Dia tampan sekali. Seperti pangeran di semua cerita dongeng. Aku tak sanggup mengatakan apapun. Aku bahkan tak sanggup mengalihkan tatapan darinya.
"Berangkat sekarang, Honey?" Astro bertanya sambil mengulurkan tangan padaku.
Aku seharusnya menolaknya, tapi kenapa aku menerima uluran tangannya dengan begitu mudah? Bagaimana dengan janji kami?
Astro menggenggam tanganku erat dan membimbingku mengikuti langkahnya. Aku tahu dia membawaku dengan hati-hati. Andai saja kami sudah menikah, kurasa aku akan rela dia membawaku pergi ke manapun.
Aah, bagaimana ini? Kenapa aku begitu mudah berubah pikiran?
Astro mengantarku hingga aku duduk dan berjalan memutar menuju kemudinya. Dia melepas topengnya dan meletakkannya di dashboard.
Aku hanya menatapnya dalam diam. Dilihat bagaimana pun, dia memang tampan sekali. Tak mengherankan jika isu skandalnya cepat menyebar walau dia bukanlah seorang publik figur.

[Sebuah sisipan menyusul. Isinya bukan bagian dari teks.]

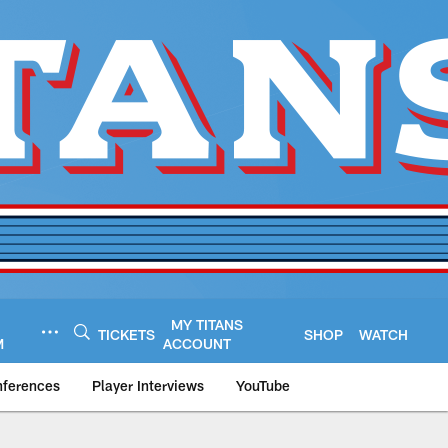
MY TITANS
TICKETS
SHOP
WATCH
M
ACCOUNT
nferences
Player Interviews
YouTube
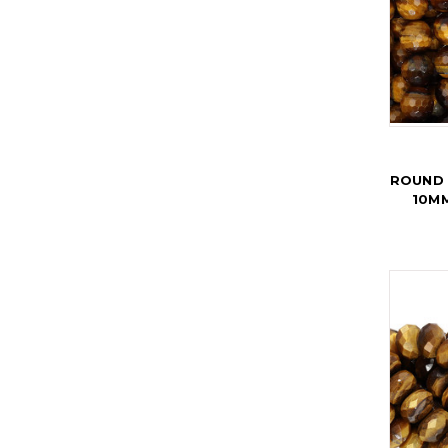
ROUND 
10MM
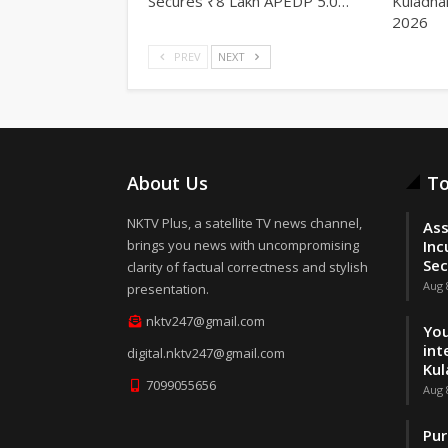
Secures ₹8 Lakh APEDP 5.0…
Kuladha
2026
PREV
NEXT
About Us
To
NKTV Plus, a satellite TV news channel,
Ass
brings you news with uncompromising
Inc
Sec
clarity of factual correctness and stylish
Aug 
presentation.
nktv247@gmail.com
You
int
digital.nktv247@gmail.com
Kul
7099055656
Aug 
Pur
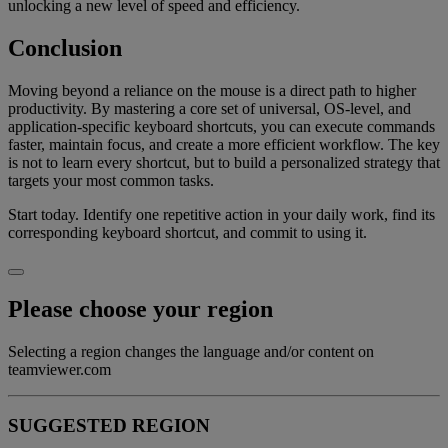
unlocking a new level of speed and efficiency.
Conclusion
Moving beyond a reliance on the mouse is a direct path to higher
productivity. By mastering a core set of universal, OS-level, and
application-specific keyboard shortcuts, you can execute commands
faster, maintain focus, and create a more efficient workflow. The key
is not to learn every shortcut, but to build a personalized strategy that
targets your most common tasks.
Start today. Identify one repetitive action in your daily work, find its
corresponding keyboard shortcut, and commit to using it.
Please choose your region
Selecting a region changes the language and/or content on
teamviewer.com
SUGGESTED REGION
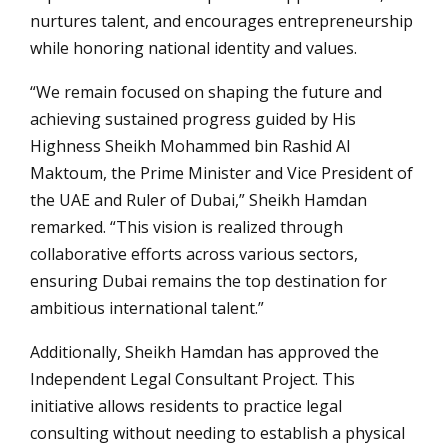
nurtures talent, and encourages entrepreneurship
while honoring national identity and values.
“We remain focused on shaping the future and
achieving sustained progress guided by His
Highness Sheikh Mohammed bin Rashid Al
Maktoum, the Prime Minister and Vice President of
the UAE and Ruler of Dubai,” Sheikh Hamdan
remarked. “This vision is realized through
collaborative efforts across various sectors,
ensuring Dubai remains the top destination for
ambitious international talent.”
Additionally, Sheikh Hamdan has approved the
Independent Legal Consultant Project. This
initiative allows residents to practice legal
consulting without needing to establish a physical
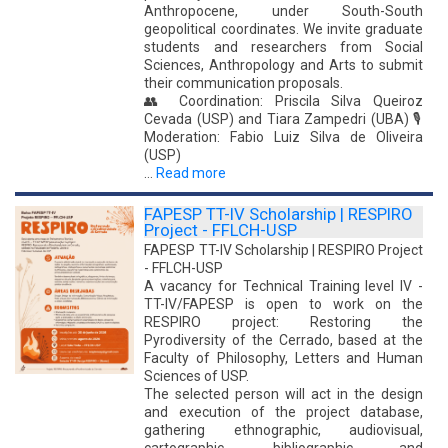
Anthropocene, under South-South
geopolitical coordinates. We invite graduate
students and researchers from Social
Sciences, Anthropology and Arts to submit
their communication proposals.
👥 Coordination: Priscila Silva Queiroz
Cevada (USP) and Tiara Zampedri (UBA) 🎙️
Moderation: Fabio Luiz Silva de Oliveira
(USP)
…
Read more
FAPESP TT-IV Scholarship | RESPIRO
Project - FFLCH-USP
FAPESP TT-IV Scholarship | RESPIRO Project
- FFLCH-USP
A vacancy for Technical Training level IV -
TT-IV/FAPESP is open to work on the
RESPIRO project: Restoring the
Pyrodiversity of the Cerrado, based at the
Faculty of Philosophy, Letters and Human
Sciences of USP.
The selected person will act in the design
and execution of the project database,
gathering ethnographic, audiovisual,
cartographic, bibliographic and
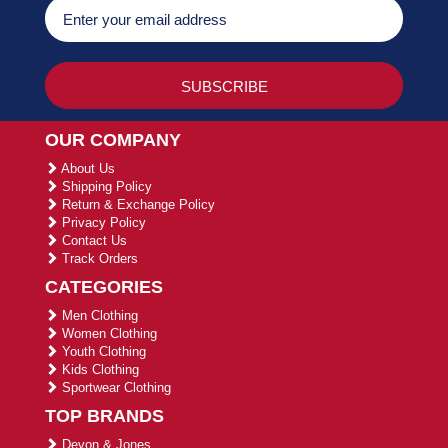
OUR COMPANY
About Us
Shipping Policy
Return & Exchange Policy
Privacy Policy
Contact Us
Track Orders
CATEGORIES
Men Clothing
Women Clothing
Youth Clothing
Kids Clothing
Sportwear Clothing
TOP BRANDS
Devon & Jones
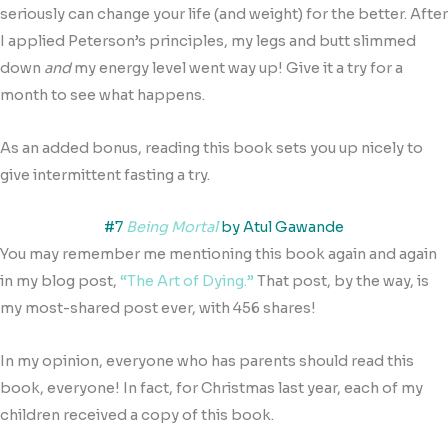
seriously can change your life (and weight) for the better. After
I applied Peterson’s principles, my legs and butt slimmed
down
and
my energy level went way up! Give it a try for a
month to see what happens.
As an added bonus, reading this book sets you up nicely to
give intermittent fasting a try.
#7
Being Mortal
by Atul Gawande
You may remember me mentioning this book again and again
in my blog post,
“The Art of Dying.”
That post, by the way, is
my most-shared post ever, with 456 shares!
In my opinion, everyone who has parents should read this
book, everyone! In fact, for Christmas last year, each of my
children received a copy of this book.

Astro menoleh padaku saat mobil berkendara keluar halaman, "Kamu bisa tidur sebentar. Nanti aku bangunin."
Kalimatnya membuatku mengingat kejadian dua tahun lalu. Saat aku masih berusaha membiasakan diri mengurusi berbagai pekerjaan. Dia selalu membiarkanku tidur di mobil dan akan membangunkanku setelah sampai.
Saat-saat itu entah bagaimana kami bisa menjaga diri dengan baik. Kenapa sekarang terasa sulit sekali?
Kami sedang berhenti menunggu lampu lalu lintas berubah warna menjadi merah. Aku mengalihkan tatapan ke jendela di sebelahku, ada sebuah taman di sisi jalan raya. Entah ada berapa pasangan anak muda seusia kami, sedang saling bercumbu dan memeluk satu sama lain.
Dalam setiap perjalanan ke manapun, aku selalu mendapati pasangan yang menaiki motor bersama. Mereka saling memeluk dan menggenggam tangan. Aku bahkan pernah beberapa kali mendapati pasangan duduk sangat menempel hingga membuatku malu hanya dengan melihatnya.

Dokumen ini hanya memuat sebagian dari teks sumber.